0

I mean, if you have multiples equations and all modulus are co-primes you can 'merge' them in just one equation.

But can you do it reversed? Something like:

(a mod p*q) p and q co-prime

And then create the equations (a mod p) and (a mod q). I've seen that:

18≡18(mod 35) but

18≡4(mod 7) and 18≡3(mod 5)

But I've seen other questions where it was told that you are able to do it.

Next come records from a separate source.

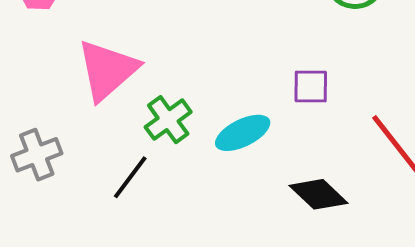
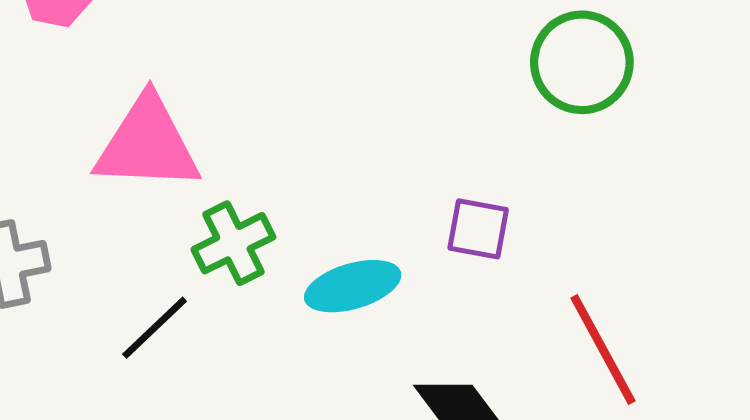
pink triangle: (107, 70) -> (147, 144), turned 34

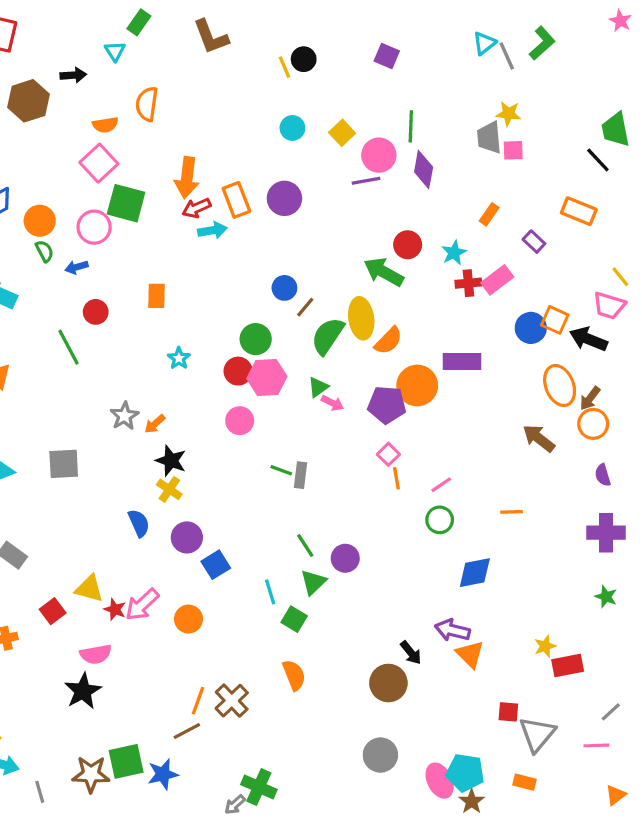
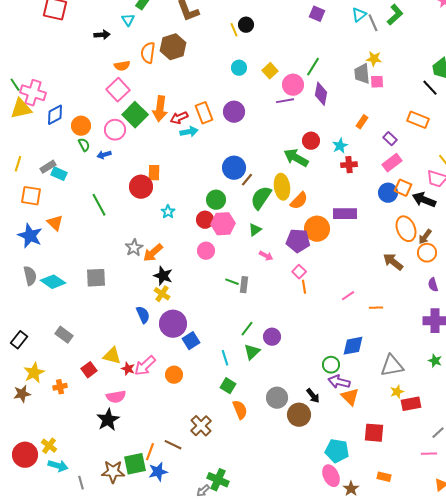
purple square: (387, 56) -> (317, 14), moved
brown hexagon: (29, 101) -> (173, 47), moved
green line: (411, 126) -> (313, 67), turned 30
orange arrow: (187, 178) -> (160, 109), moved
green square: (126, 203) -> (135, 115), turned 30
pink rectangle: (497, 280) -> (392, 163), moved
blue circle: (284, 288) -> (234, 168), size x1.5
red circle: (96, 312) -> (141, 187), moved, size x1.5
pink arrow: (332, 403) -> (266, 256), moved
orange arrow: (155, 424) -> (153, 253), size x1.5
pink line: (441, 485) -> (348, 296), moved
green circle: (440, 520) -> (331, 365), moved
purple circle: (187, 537) -> (173, 324), size x1.4
green line: (305, 545) -> (247, 329), turned 70
green square: (294, 619) -> (228, 386), moved
orange line: (198, 701) -> (150, 452), moved
red square: (508, 712) -> (374, 433), size x1.5
brown line: (187, 731) -> (173, 445), turned 54
gray triangle: (537, 734) -> (392, 366), moved, turned 40
gray circle: (380, 755) -> (277, 398), moved
cyan pentagon: (465, 773) -> (337, 451), moved

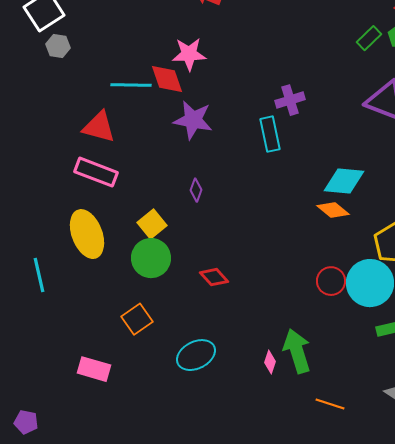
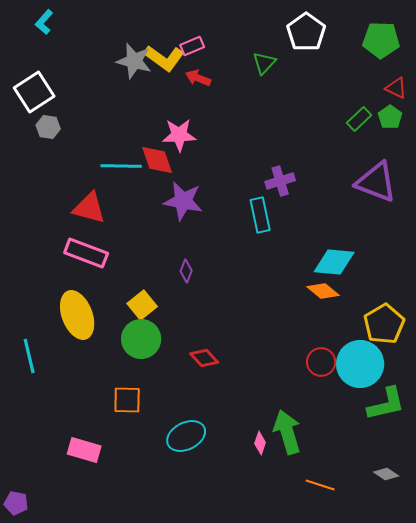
orange square: (137, 319) -> (127, 400), turned 36

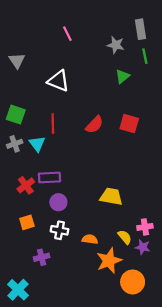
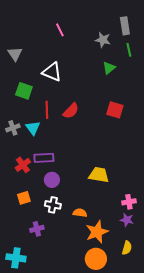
green square: (16, 115) -> (24, 91), moved
red semicircle: (94, 125) -> (71, 111), moved
yellow semicircle: (125, 237) -> (127, 248), moved, turned 56
orange circle: (133, 282) -> (96, 259), moved
cyan cross: (18, 290) -> (16, 258), turned -36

  • Yes. The Chinese remainder theorem establishes a bijection between residue classes $\pmod {pq}$ which are prime to $pq$, and pairs of classes $\pmod p, \pmod q$ both prime to their respective modulus. – lulu Jun 06 '19 at 18:11
  • Ok, but what about the example i proposed? – Idhrenniel Jun 06 '19 at 18:14
  • 1
    I don't see the problem. $18$ is a good residue class $\pmod {5\times 7}$. We check that $\gcd(18,5\times 7)=1$, so that checks. So the CRT should give us a pair of residue classes $a\pmod 5$ and $b\mod 7$ which corresponds to it. We confirm that $(a,b)=(3,4)$ so we're good. What's the problem? – lulu Jun 06 '19 at 18:25
  • Combinatorially, this means that the number of classes $\pmod {35}$ which are prime to $35$ should be the product of the number of classes $\pmod 5$ and $\pmod 7$ which are prime to their respective modulus. If you know about the Euler phi function, this just means that $\varphi(35)=\varphi(5)\times \varphi(7)$. Since the numbers are all so small you can check this by hand. – lulu Jun 06 '19 at 18:26
  • So it doesnt matter if the residues are not the same in the new both equations? I've seen that CRT had two equations with an x that should be the same – Idhrenniel Jun 06 '19 at 18:29
  • 1
    What does "the same" mean? A class $\pmod 5$ is never going to be a class $\pmod 7$. They intersect, of course. At $18$. But they are not "the same". – lulu Jun 06 '19 at 18:30

2 Answers2

1

This direction of the statement is trivially true.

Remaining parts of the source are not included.